Re: Proposal: Create index on foreign table

From: Robert Haas <robertmhaas(at)gmail(dot)com>
To: Etsuro Fujita <fujita(dot)etsuro(at)lab(dot)ntt(dot)co(dot)jp>
Cc: Pg Hackers <pgsql-hackers(at)postgresql(dot)org>
Subject: Re: Proposal: Create index on foreign table
Date: 2012-03-20 19:39:36
Message-ID: CA+TgmobD9oy5Y3ksk5jmTnDS+aoE74jgWnsa86BqWd3YmDXRsA@mail.gmail.com
Views: Raw Message | Whole Thread | Download mbox | Resend email
Thread:
Lists: pgsql-hackers

On Fri, Mar 16, 2012 at 4:44 AM, Etsuro Fujita
<fujita(dot)etsuro(at)lab(dot)ntt(dot)co(dot)jp> wrote:
> I have a plan to support 'Create index on foreign table' for 9.3.  Here
> is my plan.
>
> The index creation is supported for a flat file such as CSV and a remote
> table on a RDB e.g., Postgres using CREATE INDEX.  (I thought using a
> new statement, CREATE FOREIGN INDEX, at first, but I think that CREATE
> INDEX would be sufficient to define an index for the foreign table.)
> For a flat file, CREATE INDEX constructs an index in the same way as an
> index for a regular table.

It seems really weird to have the data half inside the database and
half outside of it like this.
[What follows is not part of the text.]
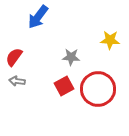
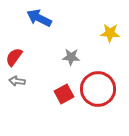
blue arrow: moved 1 px right, 1 px down; rotated 80 degrees clockwise
yellow star: moved 7 px up
red square: moved 8 px down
What is the use case for this feature?
I would have thought that something like file_fdw would be primarily
targeted toward use cases where you intend to read the data file only
a few times, or you always intend to sequential scan it. If you need
to index it, why not store the data in a regular table? That's what
they are for. What you're proposing sounds to me like a lot of work
for no real gain.

> On the other hand, for a remote table,
> CREATE INDEX collects information about the index on the specified
> column(s) for the specified table that was created on the remote table.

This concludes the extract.